La Corte precisa che l’obbligo di informazione «il più presto possibile» ha carattere autonomo e si distingue dall’obbligo di notifica entro il termine di tredici mesi successivi alla data di addebito di un’operazione di pagamento non autorizzata. Il termine oggettivo di tredici mesi, per sua stessa natura, nulla toglie alla pertinenza del termine soggettivo di notifica «senza indugio». La Corte considera al riguardo che il semplice rispetto del termine di tredici mesi, in quanto unico criterio, sarebbe tale da compromettere l’obiettivo preventivo dell’obbligo di notifica «senza indugio» di un’operazione non autorizzata quando se ne sia venuti a conoscenza. Inoltre, ritenere che l’utente di servizi di pagamento abbia il diritto di ottenere la rettifica di un’operazione non autorizzata di cui era a conoscenza, ma di cui abbia informato tardivamente il suo prestatore di servizi di pagamento, pregiudicherebbe la certezza del diritto nonché la ponderazione dei rispettivi interessi dell’utente di servizi di pagamento e del suo prestatore di servizi di pagamento effettuata dal legislatore dell’Unione nell’adottare la direttiva relativa ai servizi di pagamento nel mercato interno.

In secondo luogo, la Corte precisa tuttavia che, qualora si tratti di uno strumento di pagamento, quale una carta bancaria, smarrito, rubato, oggetto di appropriazione indebita o di un uso non autorizzato, il pagatore è privato, in linea di principio e salvo qualora abbia agito in modo fraudolento, del suo diritto di ottenere il rimborso di un’operazione non autorizzata solo se ha tardato a darne informazione in modo intenzionale o con negligenza grave che configura una violazione qualificata di un obbligo di diligenza.
La Corte ricorda che l’onere della prova grava sul prestatore di servizi di pagamento, che deve dimostrare che l’operazione è stata autenticata, debitamente registrata e contabilizzata.
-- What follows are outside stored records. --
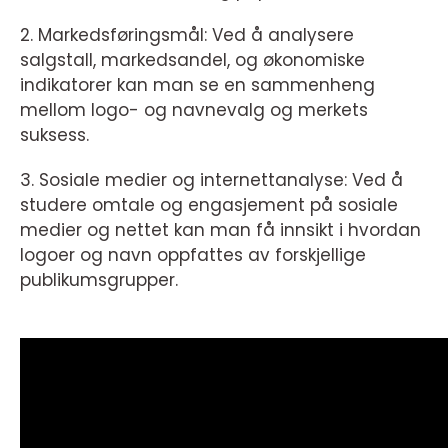
2. Markedsføringsmål: Ved å analysere
salgstall, markedsandel, og økonomiske
indikatorer kan man se en sammenheng
mellom logo- og navnevalg og merkets
suksess.
3. Sosiale medier og internettanalyse: Ved å
studere omtale og engasjement på sosiale
medier og nettet kan man få innsikt i hvordan
logoer og navn oppfattes av forskjellige
publikumsgrupper.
La Corte precisa che ciò preserva l’effetto utile della direttiva, poiché quest’ultima prevede che il pagatore non sopporti alcuna conseguenza finanziaria derivante dall’uso di uno strumento di pagamento smarrito, rubato o oggetto di appropriazione indebita, avvenuto dopo la notifica. Il pagatore non ha quindi interesse a ritardare la notifica che è tenuto a effettuare.
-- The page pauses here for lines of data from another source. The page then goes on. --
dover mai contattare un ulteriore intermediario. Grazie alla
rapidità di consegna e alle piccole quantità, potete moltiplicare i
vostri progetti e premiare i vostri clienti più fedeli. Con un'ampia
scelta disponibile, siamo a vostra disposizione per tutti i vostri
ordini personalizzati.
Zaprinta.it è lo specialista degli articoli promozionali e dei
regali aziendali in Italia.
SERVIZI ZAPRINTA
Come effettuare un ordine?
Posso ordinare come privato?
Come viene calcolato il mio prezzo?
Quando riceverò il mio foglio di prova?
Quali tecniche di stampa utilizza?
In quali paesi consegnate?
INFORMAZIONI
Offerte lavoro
In terzo luogo, la Corte risponde dichiarando che, qualora si tratti di una successione di operazioni di pagamento non autorizzate, effettuate mediante uno stesso strumento di pagamento smarrito, rubato, oggetto di appropriazione indebita o di un uso non autorizzato, il pagatore è privato, in linea di principio, del diritto di ottenere il rimborso soltanto delle perdite risultanti dalle operazioni delle quali intenzionalmente o in modo gravemente negligente ha tardato a dare informazione. Essa considera che la disposizione relativa alla responsabilità del pagatore in caso di operazioni di pagamento non autorizzate è derogatoria e deve quindi essere oggetto di un’interpretazione restrittiva. Infine, la Corte rileva che il requisito di un nesso di causalità tra il comportamento del pagatore e le perdite di cui non può ottenere il rimborso è conforme alla ponderazione dei rispettivi interessi degli utenti di servizi di pagamento e dei prestatori di servizi di pagamento.